The core advantage of quantum computing — the ability to compute for many possible outcomes at the same time and therefore crunch data much more quickly than classical computers — also creates a problem for data security. Once the first high-powered quantum computers are functioning, they’ll be able to quickly saw through many of our most common data encryption algorithms. But as it turns out, an obscure encryption code created in 1978 is resistant to all known methods of quantum attack.

Hang Dinh at the University of Connecticut and a few colleagues figured out that CalTech mathematician Robert McEliece’s code is structured in such a way that a quantum computer couldn’t just pull it apart, at least not by any known process. Rooted in a mathematical puzzle called the hidden subgroup problem, standard quantum fourier analysis simply can’t crack the code.
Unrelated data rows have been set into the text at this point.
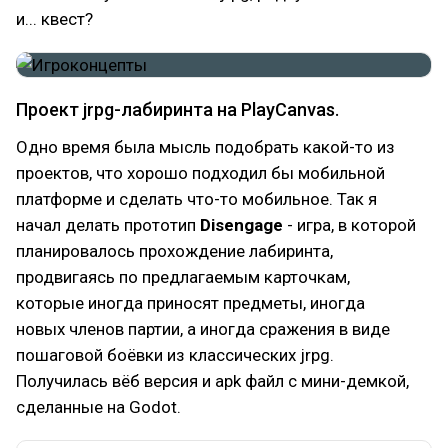
и... квест?
Проект jrpg-лабиринта на PlayCanvas.
Одно время была мысль подобрать какой-то из
проектов, что хорошо подходил бы мобильной
платформе и сделать что-то мобильное. Так я
начал делать прототип
Disengage
- игра, в которой
планировалось прохождение лабиринта,
продвигаясь по предлагаемым карточкам,
которые иногда приносят предметы, иногда
новых членов партии, а иногда сражения в виде
пошаговой боёвки из классических jrpg.
Получилась вёб версия и apk файл с мини-демкой,
сделанные на Godot.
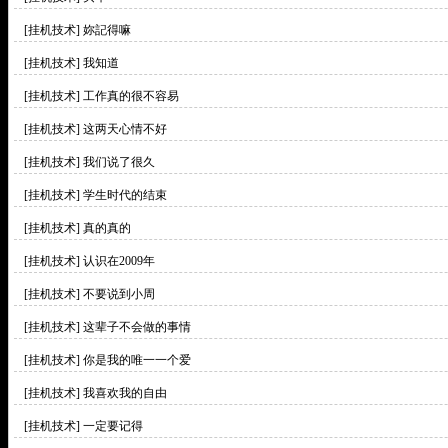
[挂机技术]
妳記得嘛
[挂机技术]
我知道
[挂机技术]
工作真的很不容易
[挂机技术]
这两天心情不好
[挂机技术]
我们说了很久
[挂机技术]
学生时代的结束
[挂机技术]
真的真的
[挂机技术]
认识在2009年
[挂机技术]
不要说到小周
[挂机技术]
这辈子不会做的事情
[挂机技术]
你是我的唯一一个爱
[挂机技术]
我喜欢我的自由
[挂机技术]
一定要记得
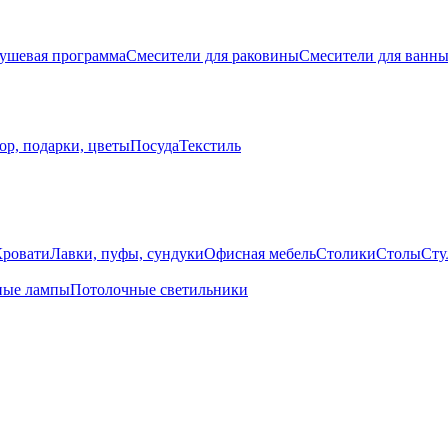
ушевая программа
Смесители для раковины
Смесители для ванн
ор, подарки, цветы
Посуда
Текстиль
Кровати
Лавки, пуфы, сундуки
Офисная мебель
Столики
Столы
Сту
ные лампы
Потолочные светильники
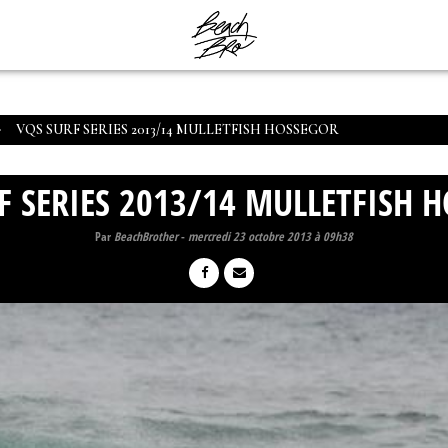
VQS SURF SERIES 2013/14 MULLETFISH HOSSEGOR
F SERIES 2013/14 MULLETFISH 
Par
BeachBrother
-
mercredi 23 octobre 2013 à 09h38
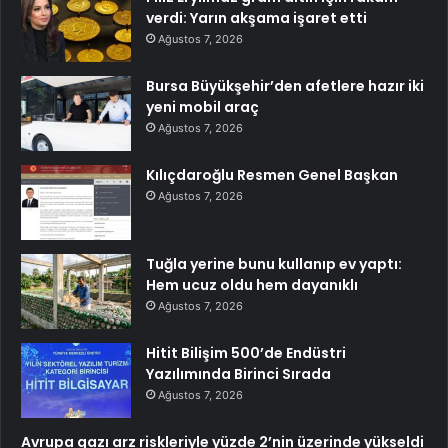
verdi: Yarın akşama işaret etti
Ağustos 7, 2026
Bursa Büyükşehir’den afetlere hazır iki
yeni mobil araç
Ağustos 7, 2026
Kılıçdaroğlu Resmen Genel Başkan
Ağustos 7, 2026
Tuğla yerine bunu kullanıp ev yaptı:
Hem ucuz oldu hem dayanıklı
Ağustos 7, 2026
Hitit Bilişim 500’de Endüstri
Yazılımında Birinci Sırada
Ağustos 7, 2026
Avrupa gazı arz riskleriyle yüzde 2’nin üzerinde yükseldi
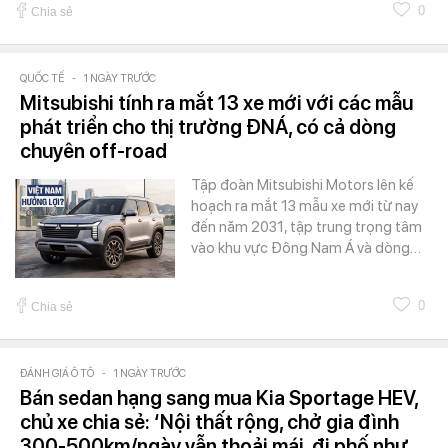
0
Chia sẻ
QUỐC TẾ
-
1 NGÀY TRƯỚC
Mitsubishi tính ra mắt 13 xe mới với các mẫu
phát triển cho thị trường ĐNÁ, có cả dòng
chuyên off-road
Tập đoàn Mitsubishi Motors lên kế
hoạch ra mắt 13 mẫu xe mới từ nay
đến năm 2031, tập trung trọng tâm
vào khu vực Đông Nam Á và dòng…
0
Chia sẻ
ĐÁNH GIÁ Ô TÔ
-
1 NGÀY TRƯỚC
Bán sedan hạng sang mua Kia Sportage HEV,
chủ xe chia sẻ: ‘Nội thất rộng, chở gia đình
300-500km/ngày vẫn thoải mái, đi phố như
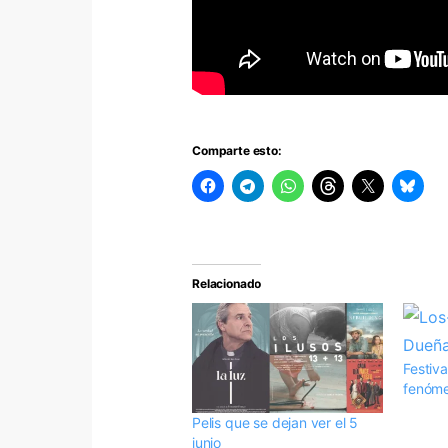
Comparte esto:
Relacionado
Festiv
fenóm
Pelis que se dejan ver el 5
junio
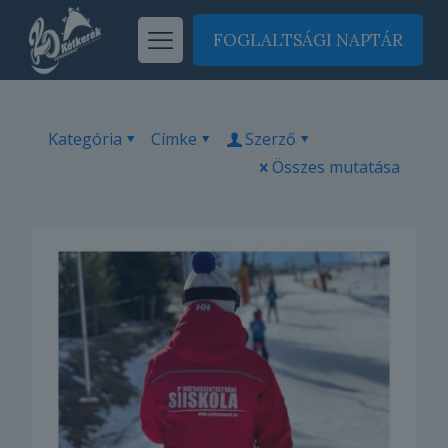
FOGLALTSÁGI NAPTÁR
Kategória
Címke
Szerző
Összes mutatása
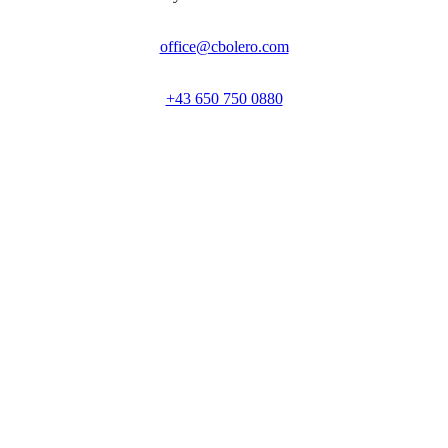
office@cbolero.com
+43 650 750 0880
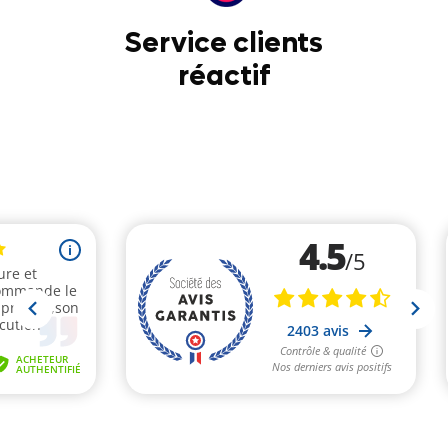
Service clients
réactif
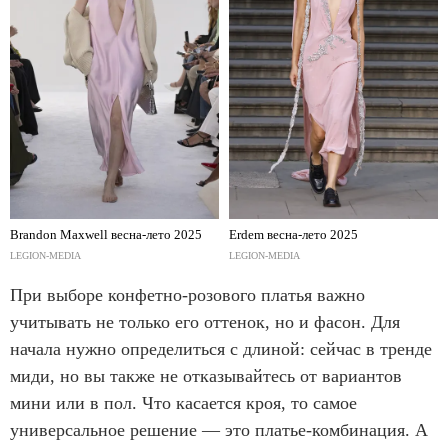
Brandon Maxwell весна-лето 2025
Erdem весна-лето 2025
LEGION-MEDIA
LEGION-MEDIA
При выборе конфетно-розового платья важно
учитывать не только его оттенок, но и фасон. Для
начала нужно определиться с длиной: сейчас в тренде
миди, но вы также не отказывайтесь от вариантов
мини или в пол. Что касается кроя, то самое
универсальное решение — это платье-комбинация. А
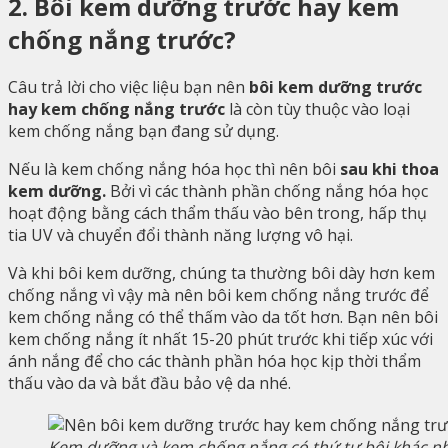
2. Bôi kem dưỡng trước hay kem
chống nắng trước?
Câu trả lời cho việc liệu bạn nên
bôi kem dưỡng trước
hay kem chống nắng trước
là còn tùy thuộc vào loại
kem chống nắng bạn đang sử dụng.
Nếu là kem chống nắng hóa học thì nên bôi
sau khi thoa
kem dưỡng.
Bởi vì các thành phần chống nắng hóa học
hoạt động bằng cách thẩm thấu vào bên trong, hấp thụ
tia UV và chuyển đổi thành năng lượng vô hại.
Và khi bôi kem dưỡng, chúng ta thường bôi dày hơn kem
chống nắng vì vậy mà nên bôi kem chống nắng trước để
kem chống nắng có thể thấm vào da tốt hơn. Bạn nên bôi
kem chống nắng ít nhất 15-20 phút trước khi tiếp xúc với
ánh nắng để cho các thành phần hóa học kịp thời thẩm
thấu vào da và bắt đầu bảo vệ da nhé.
Kem dưỡng và kem chống nắng có thứ tự bôi khác n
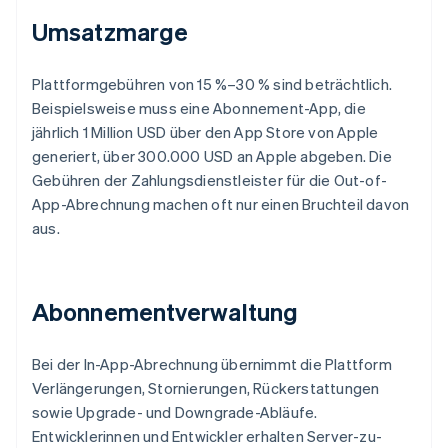
Umsatzmarge
Plattformgebühren von 15 %–30 % sind beträchtlich.
Beispielsweise muss eine Abonnement-App, die
jährlich 1 Million USD über den App Store von Apple
generiert, über 300.000 USD an Apple abgeben. Die
Gebühren der Zahlungsdienstleister für die Out-of-
App-Abrechnung machen oft nur einen Bruchteil davon
aus.
Abonnementverwaltung
Bei der In-App-Abrechnung übernimmt die Plattform
Verlängerungen, Stornierungen, Rückerstattungen
sowie Upgrade- und Downgrade-Abläufe.
Entwicklerinnen und Entwickler erhalten Server-zu-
What does all that mean? For a more extensive mathematical explanation, click through to Tech Review’s more thorough and astute review of quantum encryption. But in summary, encryption is often conducted using asymmetric codes, meaning there’s a public key that anyone can use to encrypt data and a private key for decrypting it. The basis of these encryption schemes is math that flows easily in one direction but not so easily in the other.

Such asymmetric code can be tricky for a classical computer to figure out but quantum computers are well suited to such work. To take a simple example, say a message was encrypted using basic multiplication — one number is multiplied by a number to get a third number. It’s not so easy to look at the third number and quickly determine the two numbers that spawned it.
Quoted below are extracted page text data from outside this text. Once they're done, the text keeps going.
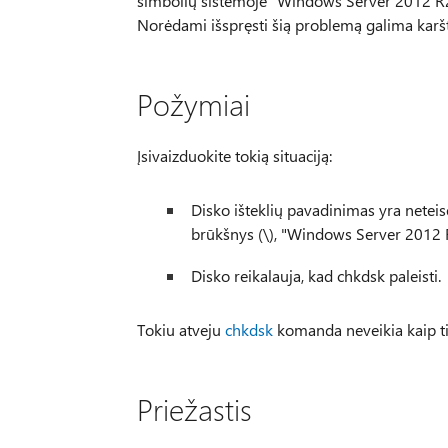
simbolių sistemoje "Windows Server 2012 
Norėdami išspręsti šią problemą galima karšt
Požymiai
Įsivaizduokite tokią situaciją:
Disko išteklių pavadinimas yra neteisėt
brūkšnys (\), "Windows Server 2012
Disko reikalauja, kad chkdsk paleisti.
Tokiu atveju
chkdsk
komanda neveikia kaip tikė
Priežastis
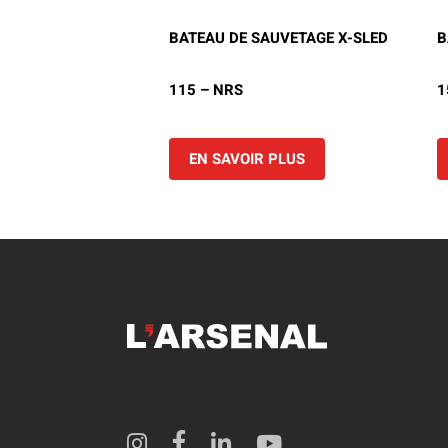
Camions en inventaire neufs
INSPECTI
BATEAU DE SAUVETAGE X-SLED
B
Camions en inventaire usagés
CERTIFIÉ
115 – NRS
1
EN SAVOIR PLUS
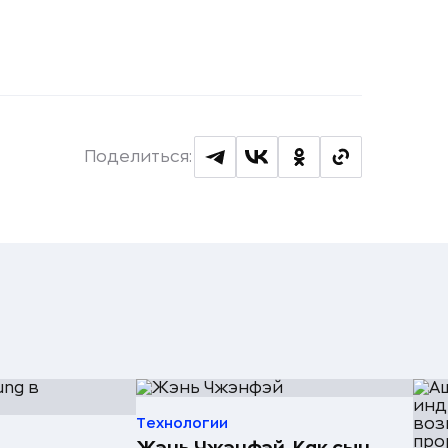
Поделиться:
Технологии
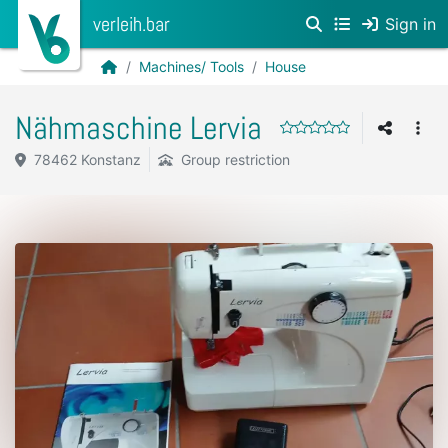
verleih.bar
Sign in
Machines/ Tools
House
Nähmaschine Lervia
78462 Konstanz
Group restriction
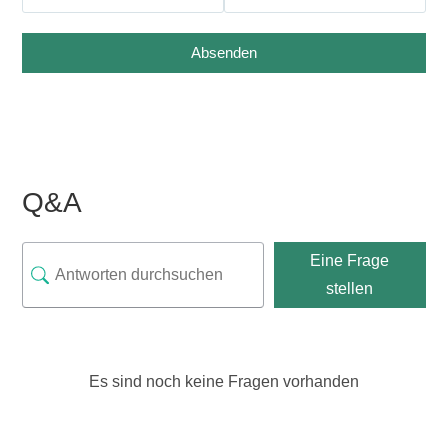
Absenden
Q&A
Eine Frage
stellen
Es sind noch keine Fragen vorhanden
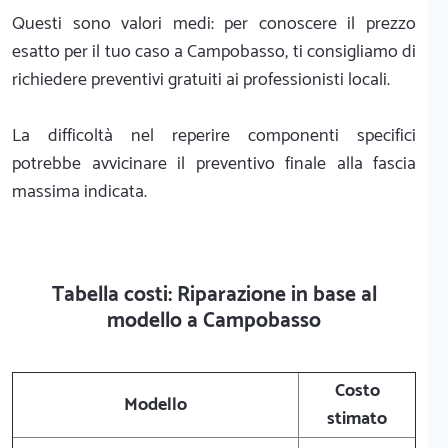
Questi sono valori medi: per conoscere il prezzo
esatto per il tuo caso a Campobasso, ti consigliamo di
richiedere preventivi gratuiti ai professionisti locali.
La difficoltà nel reperire componenti specifici
potrebbe avvicinare il preventivo finale alla fascia
massima indicata.
Tabella costi: Riparazione in base al
modello a Campobasso
Costo
Modello
stimato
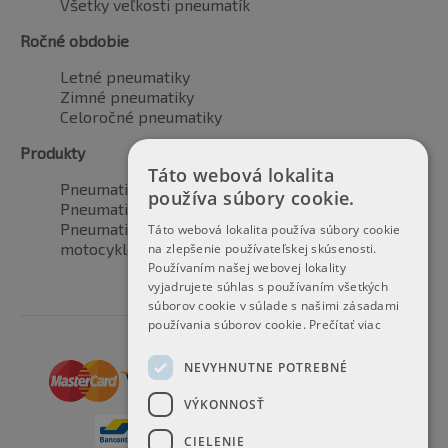
Všetky veľkosti pneumatík
Ročné obdobie
Letné pneumatiky
Zimné pneumatiky
Celoročné pneumatiky
Produkty
Táto webová lokalita
Pneumatiky pre automobily
používa súbory cookie.
Pneumatiky pre SUV / 4x4
Pneumatiky pre dodávku
Táto webová lokalita používa súbory cookie
motocyklové pneumatiky
na zlepšenie používateľskej skúsenosti.
Používaním našej webovej lokality
vyjadrujete súhlas s používaním všetkých
súborov cookie v súlade s našimi zásadami
používania súborov cookie.
Prečítať viac
NEVYHNUTNE POTREBNÉ
VÝKONNOSŤ
CIELENIE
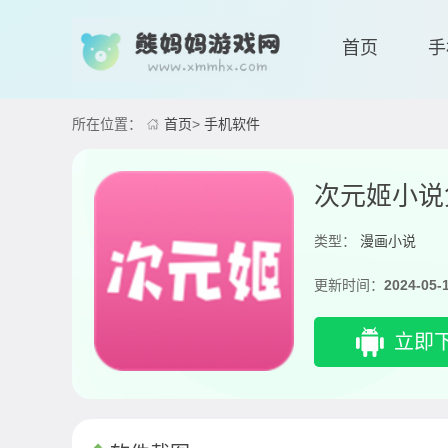
首页
手
所在位置：
首页
>
手机软件
次元姬小说
类型：
漫画小说
更新时间：
2024-05-
立即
In math, the process of doing this is called factorizing, and mathematicians factorize through a quality called periodicity — the idea that a mathematical entity with the right periodicity will divide an object correctly while others will not. In 1994, a mathematician created an algorithm that does this very well, and that shortcut to finding periodicity has a quantum analogue known as quantum fourier sampling. Using fourier sampling, quantum computers can quickly factorise codes, rendering most of our most common encryption schemes useless.

But McEliece’s little-used code doesn’t rely on factorization, meaning quantum fourier analysis can’t break it down. That means it’s essentially impervious to all known forms of quantum attack. That’s not to say that new modes of quantum hacking won’t be developed to decrypt McEliece’s system, but it’s interesting that while standing at the threshold of a new era of computing power researchers are finding solutions that can keep our data safe more than three decades in the past.